Below is some data. Retype exactly the lines starting at the one with "expertise with proprietary software" and ending at the one with "Dryer Vent Cleaning".

+--

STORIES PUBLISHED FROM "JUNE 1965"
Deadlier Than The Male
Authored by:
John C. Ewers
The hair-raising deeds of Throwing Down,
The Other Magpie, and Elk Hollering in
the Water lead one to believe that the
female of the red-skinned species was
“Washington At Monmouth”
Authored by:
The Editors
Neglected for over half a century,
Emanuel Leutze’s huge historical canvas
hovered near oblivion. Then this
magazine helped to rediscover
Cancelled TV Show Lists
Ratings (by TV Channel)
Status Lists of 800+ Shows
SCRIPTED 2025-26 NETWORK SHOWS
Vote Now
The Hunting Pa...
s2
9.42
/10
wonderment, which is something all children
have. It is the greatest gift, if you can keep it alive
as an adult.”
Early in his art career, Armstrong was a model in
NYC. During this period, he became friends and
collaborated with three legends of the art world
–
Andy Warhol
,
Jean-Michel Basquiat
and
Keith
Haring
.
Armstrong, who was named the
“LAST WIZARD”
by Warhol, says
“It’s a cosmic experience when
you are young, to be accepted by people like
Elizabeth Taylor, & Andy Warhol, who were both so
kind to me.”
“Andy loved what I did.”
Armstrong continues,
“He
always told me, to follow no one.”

+--

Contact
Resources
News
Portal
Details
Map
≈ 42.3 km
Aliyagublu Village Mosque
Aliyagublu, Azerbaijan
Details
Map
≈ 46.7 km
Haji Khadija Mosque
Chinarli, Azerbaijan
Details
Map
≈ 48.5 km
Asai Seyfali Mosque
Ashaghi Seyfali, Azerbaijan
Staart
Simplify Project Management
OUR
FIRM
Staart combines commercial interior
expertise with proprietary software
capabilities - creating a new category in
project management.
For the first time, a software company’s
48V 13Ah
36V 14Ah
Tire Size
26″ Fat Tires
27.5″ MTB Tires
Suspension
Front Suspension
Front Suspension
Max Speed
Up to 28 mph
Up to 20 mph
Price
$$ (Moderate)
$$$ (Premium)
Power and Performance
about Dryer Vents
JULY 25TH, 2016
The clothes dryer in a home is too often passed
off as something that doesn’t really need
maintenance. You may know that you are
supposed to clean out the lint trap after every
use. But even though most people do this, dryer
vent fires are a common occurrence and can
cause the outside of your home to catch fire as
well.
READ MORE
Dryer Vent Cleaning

+--

Result for this exercise:
expertise with proprietary software
capabilities - creating a new category in
project management.
For the first time, a software company’s
48V 13Ah
36V 14Ah
Tire Size
26″ Fat Tires
27.5″ MTB Tires
Suspension
Front Suspension
Front Suspension
Max Speed
Up to 28 mph
Up to 20 mph
Price
$$ (Moderate)
$$$ (Premium)
Power and Performance
about Dryer Vents
JULY 25TH, 2016
The clothes dryer in a home is too often passed
off as something that doesn’t really need
maintenance. You may know that you are
supposed to clean out the lint trap after every
use. But even though most people do this, dryer
vent fires are a common occurrence and can
cause the outside of your home to catch fire as
well.
READ MORE
Dryer Vent Cleaning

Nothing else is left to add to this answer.